|
PROPOSITION:
The word of God authorizes the use of instruments of music for praise in the church of Jesus Christ
J. Carroll Stark Affirms
Joe S. Warlick Denies
About the Book
The Stark-Warlick discussion of 1903 in Henderson, Tennessee has been called the most important struggle over the instrument of music in Christian worship. W.W. Stone, a visitor from Texas who was at the debate, said, “It appears to me that instrumental music in the church received the most complete and exhaustive defeat in this debate that it has ever before met with.” Noted church historian Earl I. West said regarding Stone's comment, “Judging from what happened, he may have been right.”

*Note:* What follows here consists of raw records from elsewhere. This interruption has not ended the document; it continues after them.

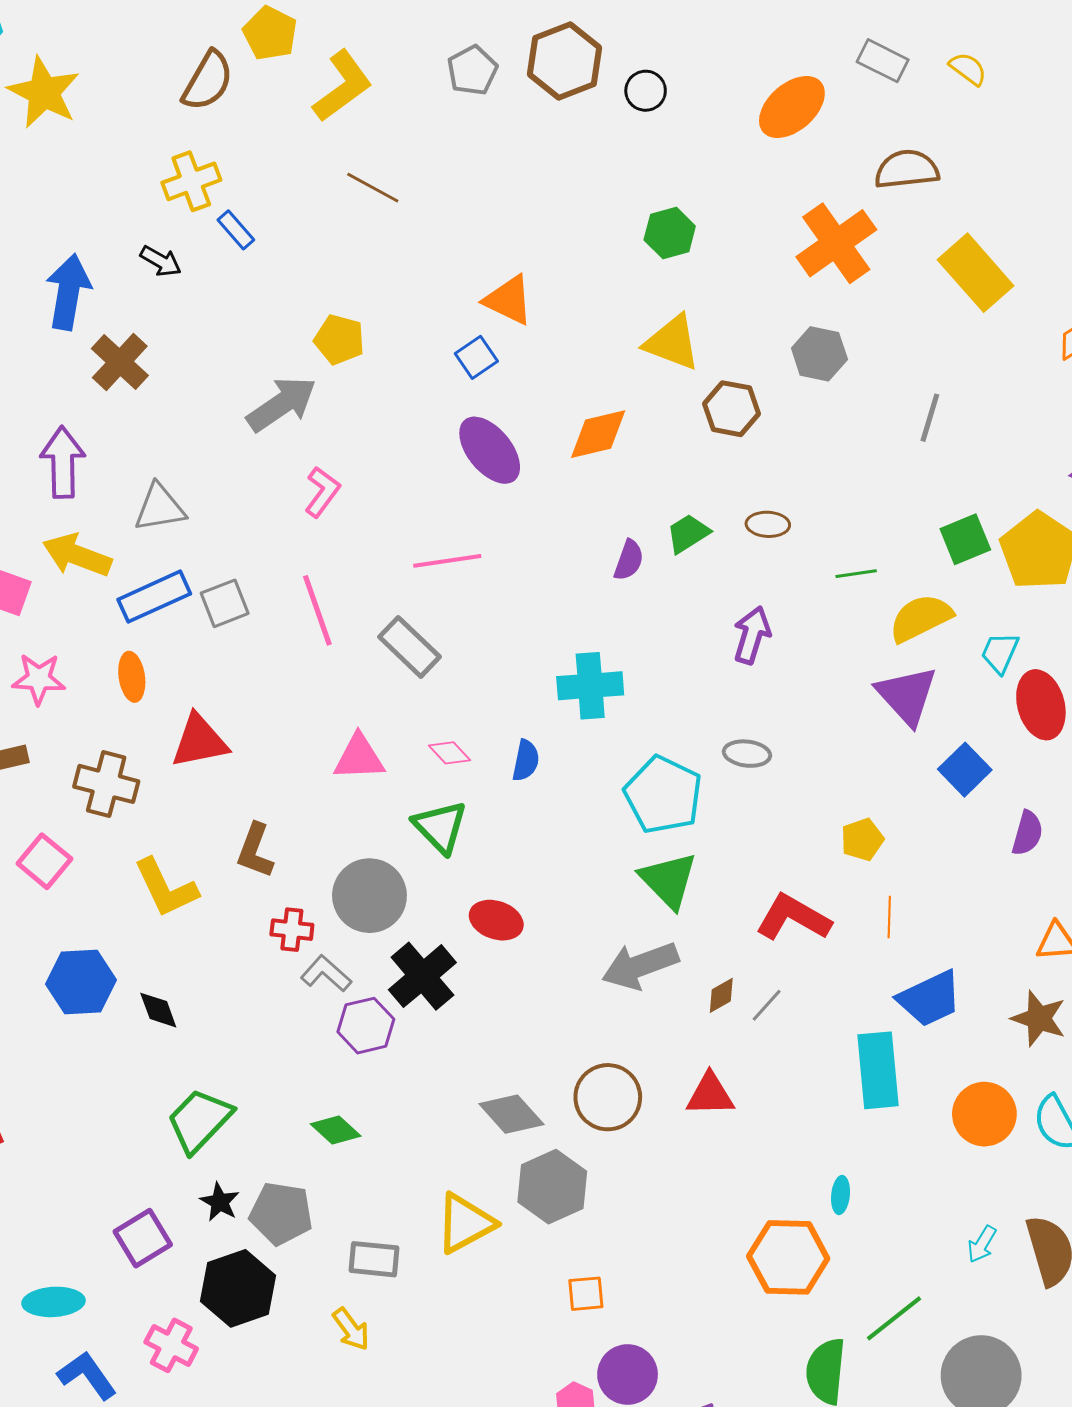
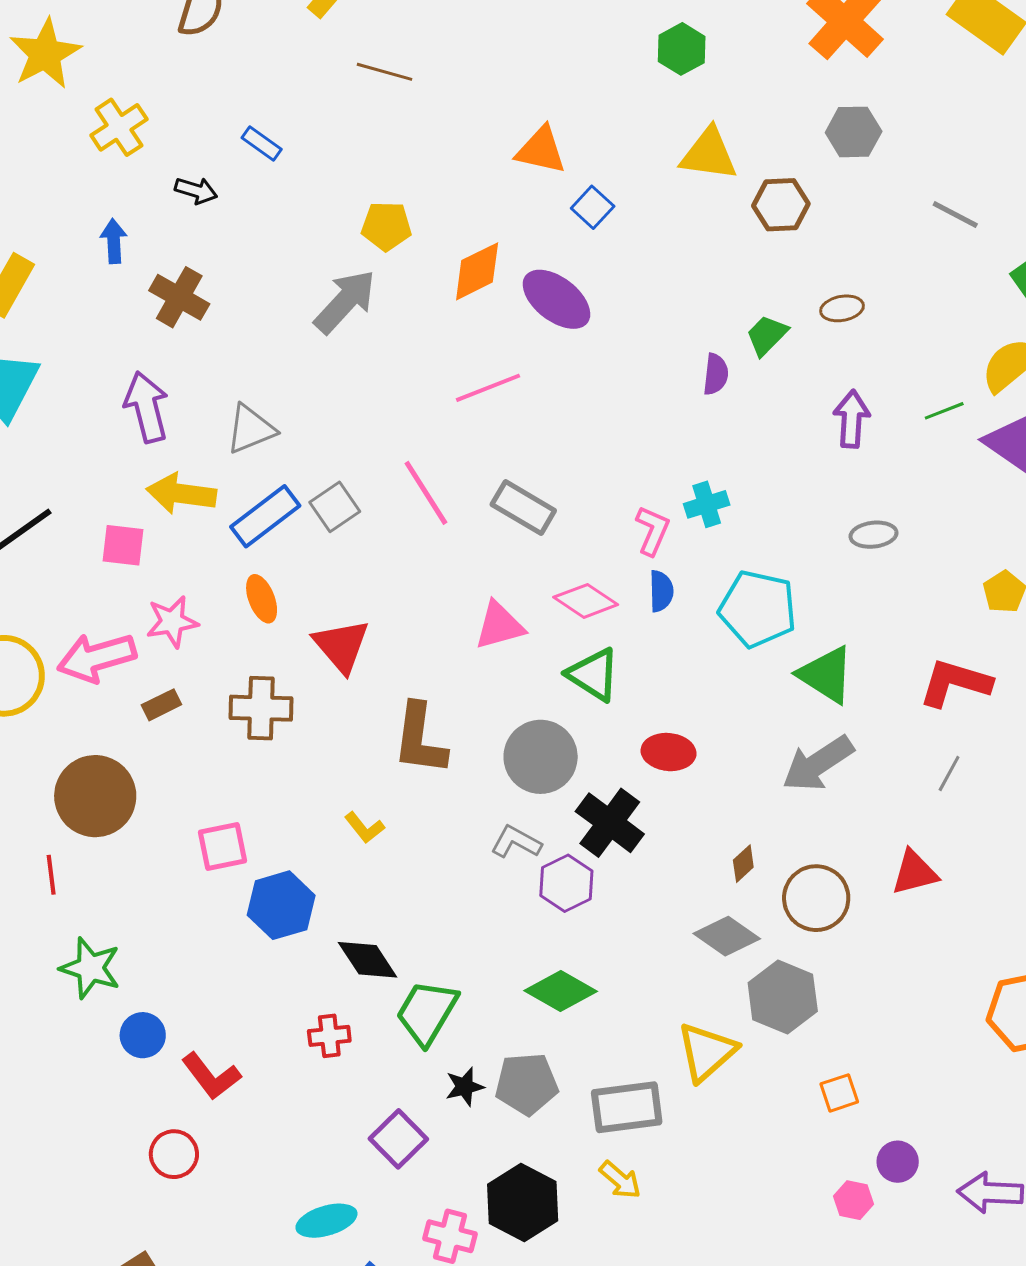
yellow star: (44, 92) -> (45, 54), turned 30
yellow cross: (191, 181) -> (119, 127), moved
blue arrow: (68, 292) -> (114, 241), size x0.6
blue square: (476, 357) -> (593, 207), moved
gray line: (930, 418) -> (955, 214), moved, turned -66
orange diamond: (598, 434) -> (477, 271), moved
pink L-shape: (322, 492) -> (653, 531), moved
pink line: (447, 561) -> (488, 388), moved
green line: (856, 574) -> (944, 411), moved
cyan cross: (590, 686) -> (707, 504), size x0.7
red triangle: (199, 741) -> (341, 646), turned -46
pink diamond: (449, 753) -> (586, 601), size x1.5
cyan pentagon: (663, 795) -> (758, 609), moved
brown L-shape: (255, 851) -> (420, 739), size x1.4
pink square: (44, 861) -> (222, 847), moved, turned -38
yellow L-shape: (166, 888) -> (364, 828), moved, size x0.6
red cross: (292, 930) -> (329, 1036), moved
brown diamond: (721, 995) -> (743, 864), moved
black diamond: (158, 1010) -> (368, 960), moved, size x1.4
green diamond: (336, 1130) -> (561, 991), size x1.4
black star: (220, 1202) -> (465, 1087), turned -30
gray rectangle: (374, 1259) -> (627, 1107), size x1.4
black hexagon: (238, 1288) -> (523, 1203), moved
purple circle: (628, 1374) -> (898, 1162), size x0.7

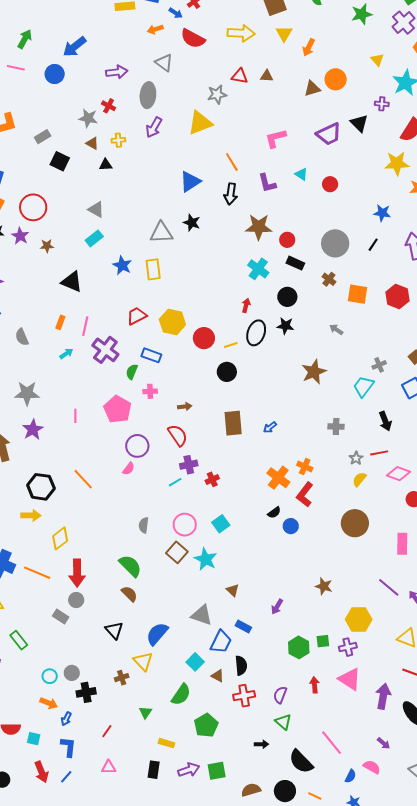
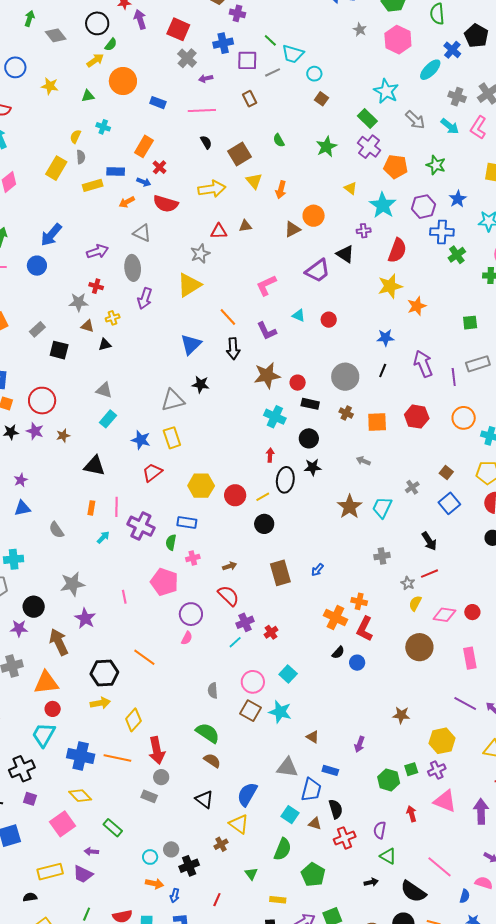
red trapezoid: (137, 316) -> (152, 472), moved
cyan trapezoid: (363, 386) -> (382, 507), moved
pink diamond: (399, 474) -> (444, 615), moved

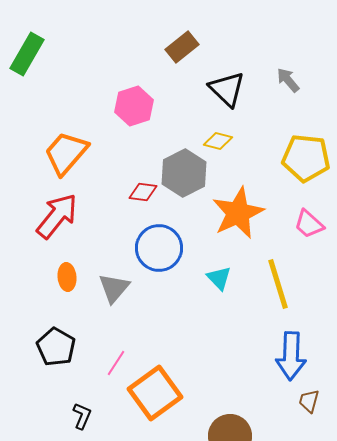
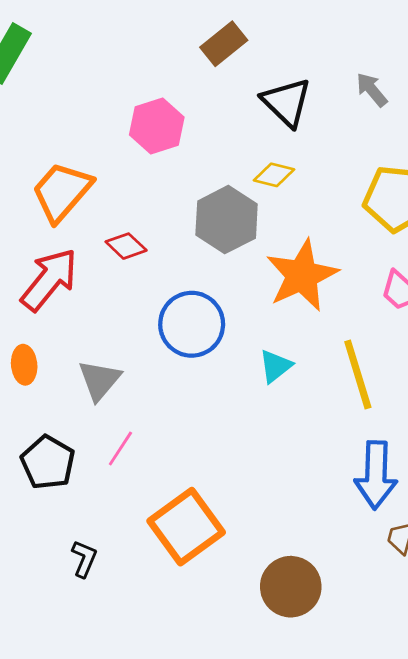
red diamond: (143, 192) -> (126, 246), moved, turned 36
orange ellipse: (67, 277) -> (24, 365), moved
cyan triangle: (219, 278) -> (275, 366), turned 36
gray triangle: (114, 288) -> (100, 380), moved
pink line: (116, 363) -> (120, 448), moved

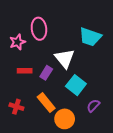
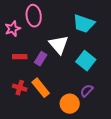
cyan square: (76, 85) -> (86, 61), moved
red cross: (16, 107) -> (20, 88), moved
orange circle: (65, 119) -> (70, 104), moved

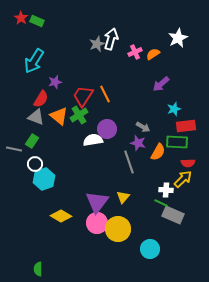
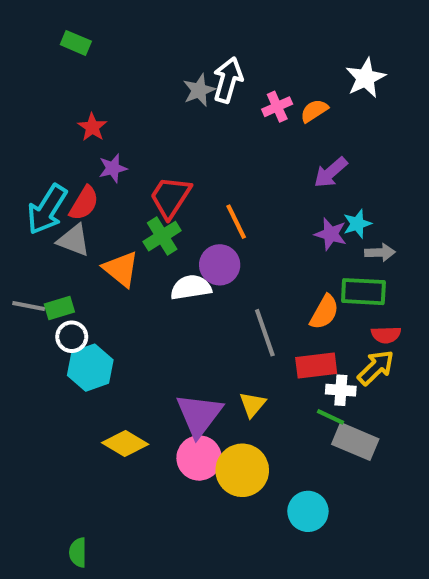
red star: (21, 18) -> (92, 127), moved
cyan arrow: (34, 61) -> (47, 209), moved
orange line: (105, 94) -> (236, 222), moved
orange triangle: (59, 116) -> (121, 269), moved
red rectangle: (186, 126) -> (316, 366), moved
gray arrow: (143, 127) -> (380, 253), moved, turned -32
green rectangle: (32, 141) -> (59, 308), moved, turned 40
purple star: (138, 143) -> (331, 234), moved

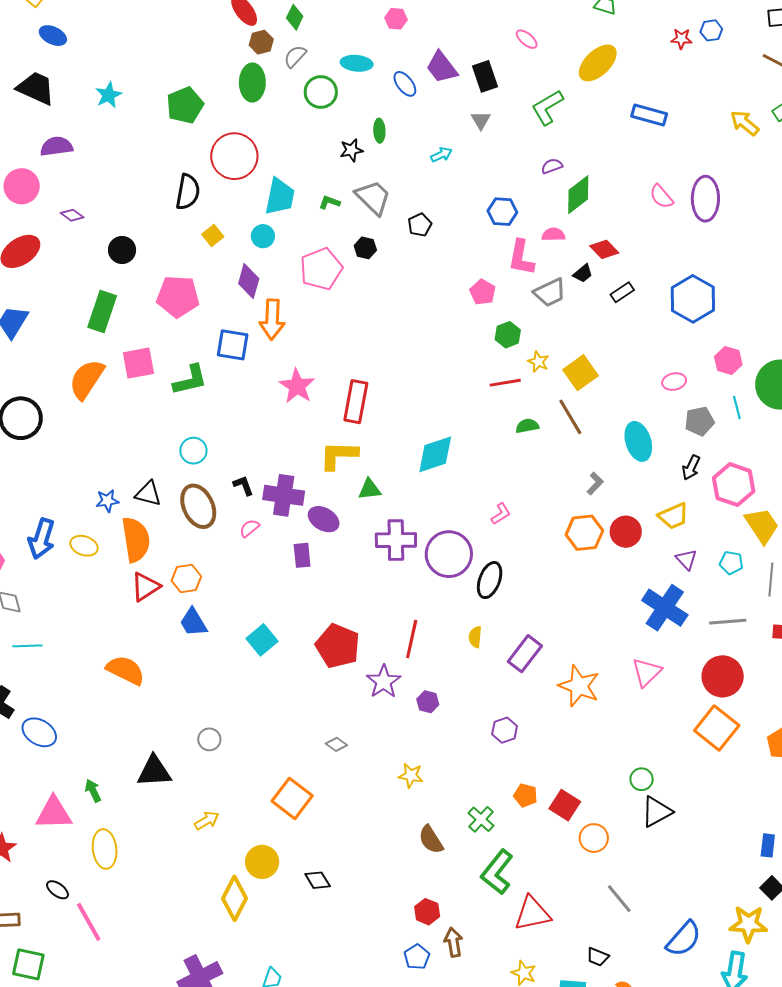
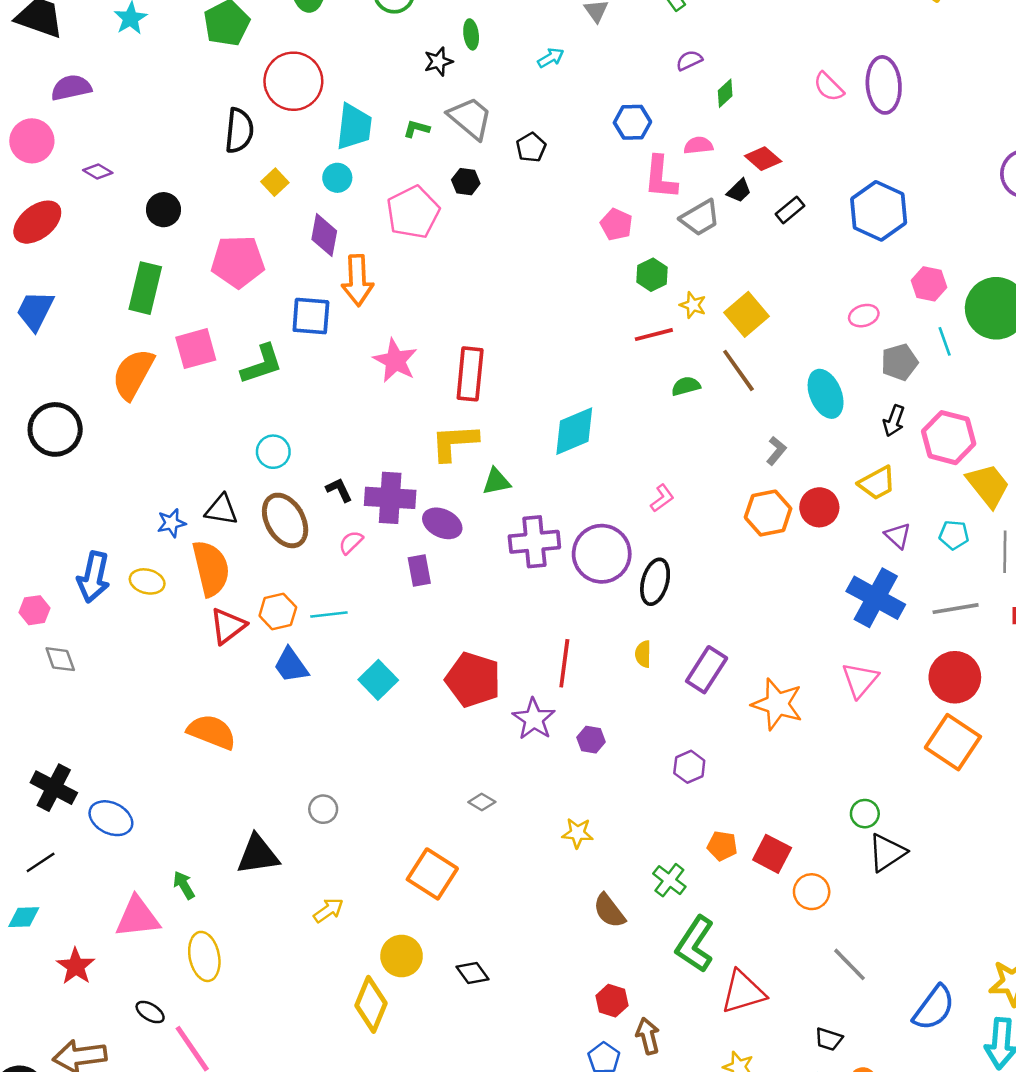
green diamond: (578, 195) -> (725, 93), size x0.6
cyan line: (27, 646) -> (329, 615), moved

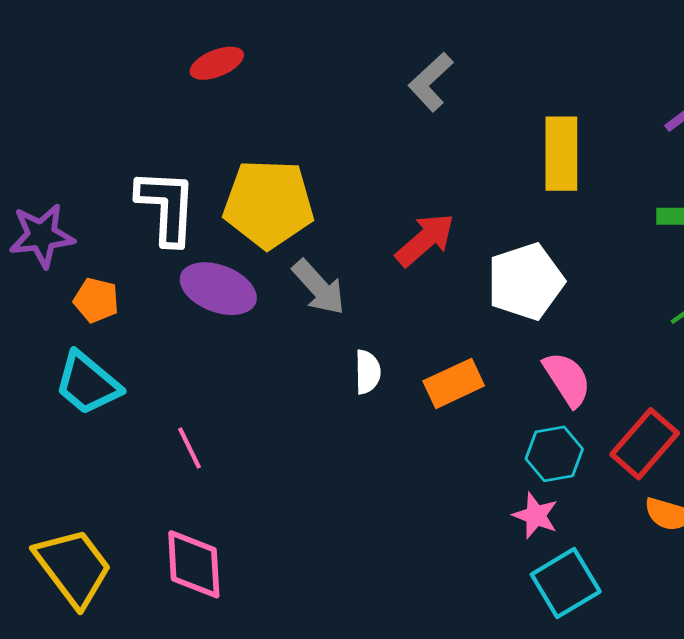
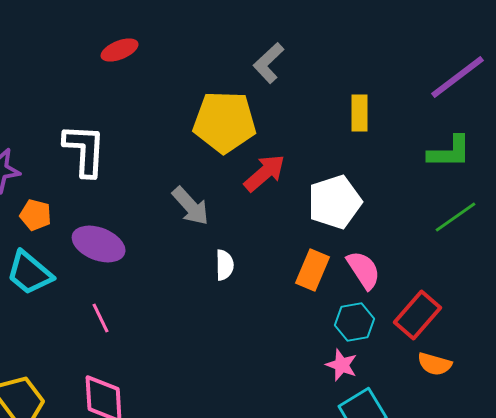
yellow rectangle: (561, 154) -> (360, 113), size x0.7
yellow pentagon: (269, 204) -> (225, 122), moved
purple ellipse: (218, 289) -> (99, 244), moved
orange rectangle: (454, 383) -> (313, 270), moved, turned -42

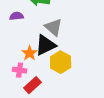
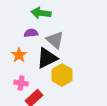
purple semicircle: (17, 16) -> (31, 33), moved
orange star: (30, 53) -> (19, 55), moved

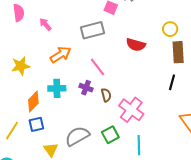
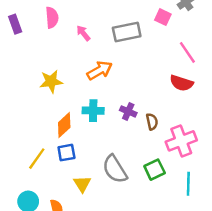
gray rectangle: (93, 30) -> (127, 32), moved
red semicircle: (136, 45) -> (181, 83), moved
pink line: (97, 67) -> (187, 52), moved
pink cross: (131, 110) -> (181, 141), turned 30
gray semicircle: (77, 136) -> (115, 169), turned -95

After the debate the West Tennessee Christian College at Henderson, which was under the control of the Christian Church, closed its doors. Shortly afterwards, A.G. Freed and N.B. Hardeman reopened a college connected with members of the churches of Christ. This institution, now Freed-Hardeman University, has flourished and is influential even today.
About the Disputants
To defend instruments of music in the worship of the Christian Church the leaders brought in J. Carroll Stark, a preacher who had recently moved to McMinnville, Tennessee from Hamilton, Illinois. He had just written the book, The King and His Kingdom, in which he had said that “instrumental music was eminently scriptural.” He had been pushing this point of view in the McMinnville area.
A.G. Freed, N.B. Hardeman, L.L. Brigance and others had led students and interested people in the Henderson congregation to study the question of instrumental music in worship. They asked Joe S. Warlick to represent them in debate with Stark.
Born in 1866, Joe Warlick began preaching in 1885 at the age of nineteen. By the end of his life he had held gospel meetings in almost every state in the U.S. and in Canada, baptizing thousands. Warlick composed several songs; edited a paper, the Gospel Guide; and participated in 339 debates. He died in 1941.